The moan came again, and she slipped the bag closed, securing the revolver. Sick children posed no threat, but sick adults became desperate. She negotiated the fence again, on the other side this time, and entered under the hushed canopy of forest. The sun filtered through in a jewelry box of sparkles, and a creek ran with a merry laugh that seemed a mockery of the poison it carried.
The moan shifted and went higher in tone, running in musical counterpoint to the flowing water. Denyse, who had played the clarinet as a high schooler back in Before, no longer cared for melody and harmony. The song had changed into a funeral dirge and every coda ended with the gasp of a contaminated lung.
“Who’s there?
” she asked, stooping inside a thicket of scrub and rhododendron whose browned flowers cast the musk of dead rot.
The moan became a bleat, and she entered a clearing of flattened grass. A slick newborn goat wobbled on its forelegs, trying to lift itself. A larger goat, no doubt its mother judging by the gruesome trail of bloody placenta strung across the weeds, lay on her side, ribs rising and falling slightly. The momma goat’s eyes were glazed and focused on an unseen horizon, a look Denyse had come to know well—the thousand-yard stare of death.

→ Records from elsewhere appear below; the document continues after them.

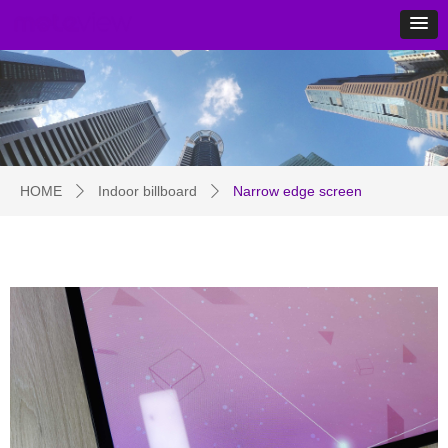
HOME
Indoor billboard
Narrow edge screen
ꄲ
ꄲ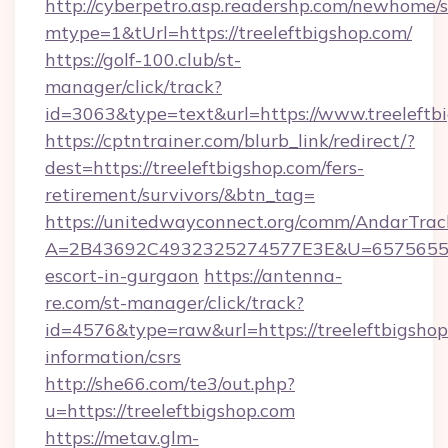
http://cyberpetro.asp.readershp.com/newhome/
mtype=1&tUrl=https://treeleftbigshop.com/
https://golf-100.club/st-
manager/click/track?
id=3063&type=text&url=https://www.treeleftb
https://cptntrainer.com/blurb_link/redirect/?
dest=https://treeleftbigshop.com/fers-
retirement/survivors/&btn_tag=
https://unitedwayconnect.org/comm/AndarTrack
A=2B43692C4932325274577E3E&U=657565563C3
escort-in-gurgaon
https://antenna-
re.com/st-manager/click/track?
id=4576&type=raw&url=https://treeleftbigshop
information/csrs
http://she66.com/te3/out.php?
u=https://treeleftbigshop.com
https://metav.glm-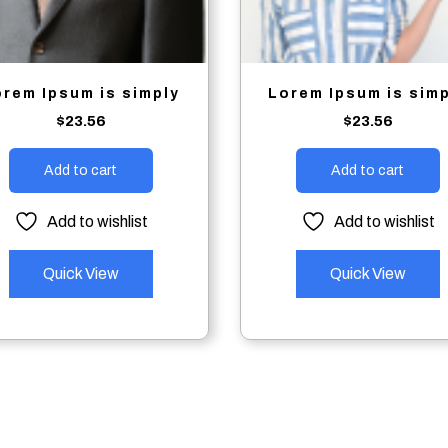
orem Ipsum is simply
Lorem Ipsum is sim
$
23.56
$
23.56
Add to cart
Add to cart
Add to wishlist
Add to wishlist
Quick View
Quick View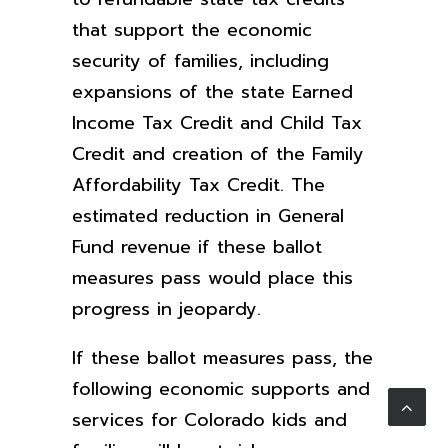
that support the economic
security of families, including
expansions of the state Earned
Income Tax Credit and Child Tax
Credit and creation of the Family
Affordability Tax Credit. The
estimated reduction in General
Fund revenue if these ballot
measures pass would place this
progress in jeopardy.
If these ballot measures pass, the
following economic supports and
services for Colorado kids and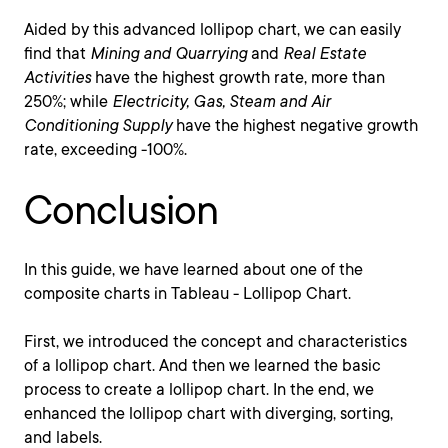
Aided by this advanced lollipop chart, we can easily
find that
Mining and Quarrying
and
Real Estate
Activities
have the highest growth rate, more than
250%; while
Electricity, Gas, Steam and Air
Conditioning Supply
have the highest negative growth
rate, exceeding -100%.
Conclusion
In this guide, we have learned about one of the
composite charts in Tableau - Lollipop Chart.
First, we introduced the concept and characteristics
of a lollipop chart. And then we learned the basic
process to create a lollipop chart. In the end, we
enhanced the lollipop chart with diverging, sorting,
and labels.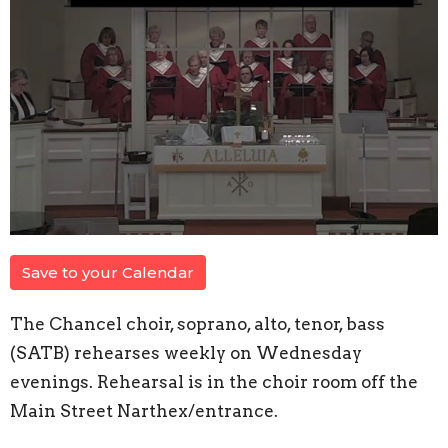
Save to your Calendar
The Chancel choir, soprano, alto, tenor, bass
(SATB) rehearses weekly on Wednesday
evenings. Rehearsal is in the choir room off the
Main Street Narthex/entrance.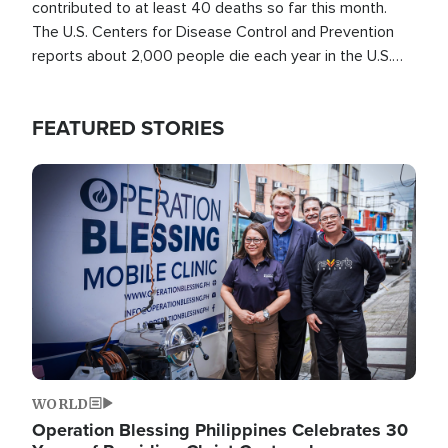
contributed to at least 40 deaths so far this month.
The U.S. Centers for Disease Control and Prevention
reports about 2,000 people die each year in the U.S.
from heat stroke and similar conditions. That's more
than any other type of weather-related death.
FEATURED STORIES
Image
WORLD
Operation Blessing Philippines Celebrates 30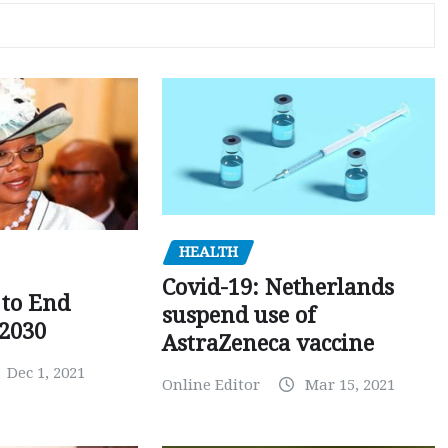
HEALTH
Covid-19: Netherlands
to End
suspend use of
 2030
AstraZeneca vaccine
Dec 1, 2021
Online Editor
Mar 15, 2021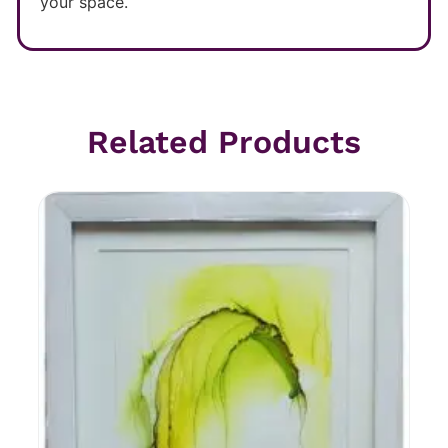
your space.
Related Products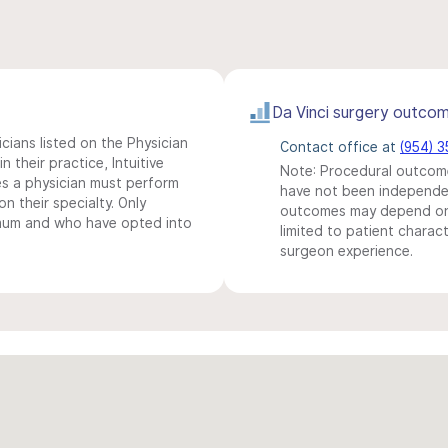
Da Vinci surgery outco
icians listed on the Physician
Contact office at
(954) 
n their practice, Intuitive
Note: Procedural outcome
s a physician must perform
have not been independentl
n their specialty. Only
outcomes may depend on 
imum and who have opted into
limited to patient charact
surgeon experience.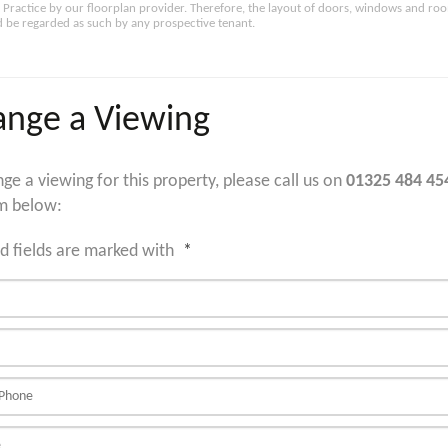
Practice by our floorplan provider. Therefore, the layout of doors, windows and ro
 be regarded as such by any prospective tenant.
ange a Viewing
nge a viewing for this property, please call us on
01325 484 45
m below:
d fields are marked with
*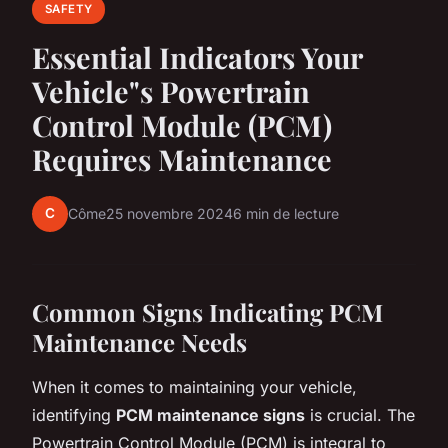
SAFETY
Essential Indicators Your
Vehicle"s Powertrain
Control Module (PCM)
Requires Maintenance
C
Côme
25 novembre 2024
6 min de lecture
Common Signs Indicating PCM
Maintenance Needs
When it comes to maintaining your vehicle,
identifying
PCM maintenance signs
is crucial. The
Powertrain Control Module (PCM) is integral to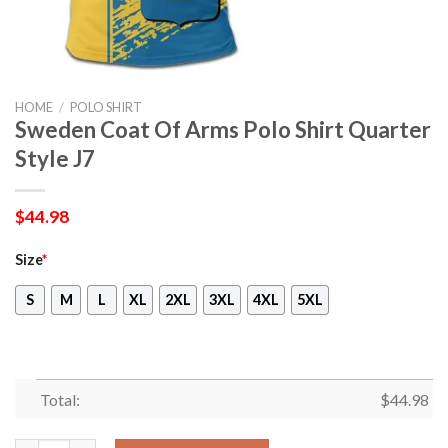
HOME
/
POLO SHIRT
Sweden Coat Of Arms Polo Shirt Quarter
Style J7
$
44.98
Size
*
S
M
L
XL
2XL
3XL
4XL
5XL
Total:
$
44.98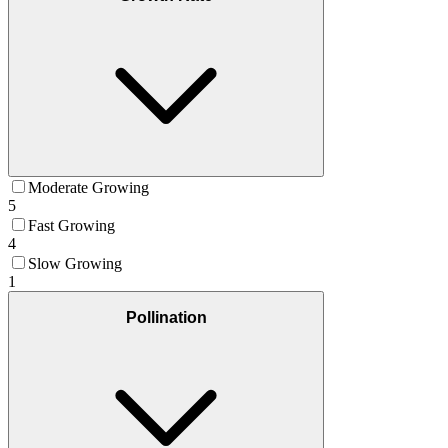
Moderate Growing
5
Fast Growing
4
Slow Growing
1
Pollination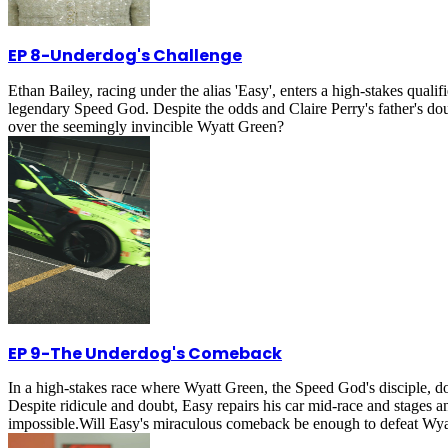
EP 8
-
Underdog's Challenge
Ethan Bailey, racing under the alias 'Easy', enters a high-stakes qual
legendary Speed God. Despite the odds and Claire Perry's father's doub
over the seemingly invincible Wyatt Green?
EP 9
-
The Underdog's Comeback
In a high-stakes race where Wyatt Green, the Speed God's disciple, d
Despite ridicule and doubt, Easy repairs his car mid-race and stages
impossible.Will Easy's miraculous comeback be enough to defeat Wya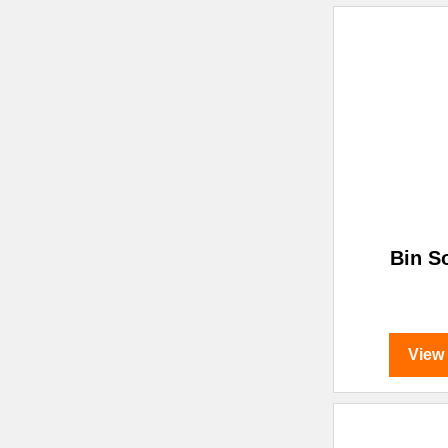
Bin S
View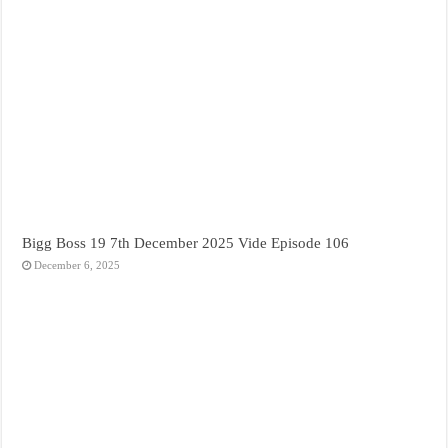
Bigg Boss 19 7th December 2025 Vide Episode 106
December 6, 2025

The little kid bleated and rose, back legs trembling, the matted stump of tail wiggling back and forth. It staggered toward its mother and collapsed at the swollen udder, latching its dark-red lips onto a nipple. Unsatisfied with the supply, it backed off and bumped the bag of milk a few times with its forehead, and then settled in for a suck. The momma goat appeared to give one last contented sigh and expired. The oblivious kid drew sustenance, not knowing the warm fount would soon be dry.
“Damn, little goat,” Denyse said. “Starving is no way to die.”
Yet, compared to what she’d witnessed since the fallout festival, maybe starving was as good a way to go as any. Beat slow homicide, leukemia, gang rape, intestinal cancer, an erratic thyroid gland, or food poisoning. Besides, the kid didn’t have to die a meaningless death.
She drew the six-inch blade from her satchel. The momma goat’s meat was no doubt tainted, but the kid might be fairly clean, if the mother’s liver had provided a sponge to absorb the nastier poisons. Then again, radiation was insidious, and it was probable that Denyse’s roentgen count was higher than the kid’s.
“Hey, little guy,” she said, hunching and tiptoeing across the grass. The kid kept on with its suckling, a contented burring coming from its throat. One stroke across the throat. Painless. Then she could use one of her last few matches to build a fire and—
As she knelt by the animal, it twitched, finally aware that a large moving shape loomed over it. Instinct caused it to freeze but it didn’t have the muscle control to flee. Besides, its role model was doing the bottle fly belly flop and in no condition to teach its new charge the proper way to run like hell.